- Location of Nogoyá Department within Entre Ríos Province
- Coordinates: 32°23′44″S 59°47′17″W﻿ / ﻿32.39556°S 59.78806°W
- Country: Argentina
- Province: Entre Ríos Province
- Seat: Nogoyá

Government
- • Mayor: Rafael Cavagna, UCR

Area
- • Total: 4,282 km^{2} (1,653 sq mi)

Population (2022)
- • Total: 43,195
- • Density: 10.09/km^{2} (26.13/sq mi)

= Nogoyá Department =

Nogoyá is a department of the province of Entre Ríos, Argentina. It is the eighth smallest province with an area of 4282 km2 and the seventh least populated, with 39 026 inhabitants according to the 2010 census.

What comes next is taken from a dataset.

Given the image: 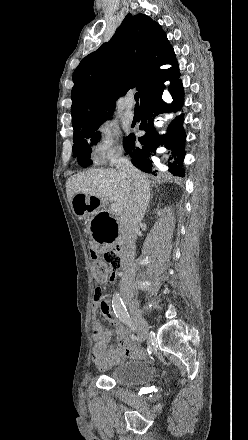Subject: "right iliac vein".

It is bordered to the west by the Diamante department, to the north by the Paraná and Villaguay departments, to the south by the Victoria and Gualeguay departments and to the east by the Tala department. The department is crossed by the Nogoyá stream.

According to the methodology used by the INDEC for the 1991, 2001 and 2010 censuses, the Nogoyá department comprised 8 localities: Aranguren, Betbeder or Villa Matilde, Don Cristóbal (in the jurisdiction of Don Cristóbal 2 °), Febre, Hernández, Lucas González, Nogoyá, XX of September.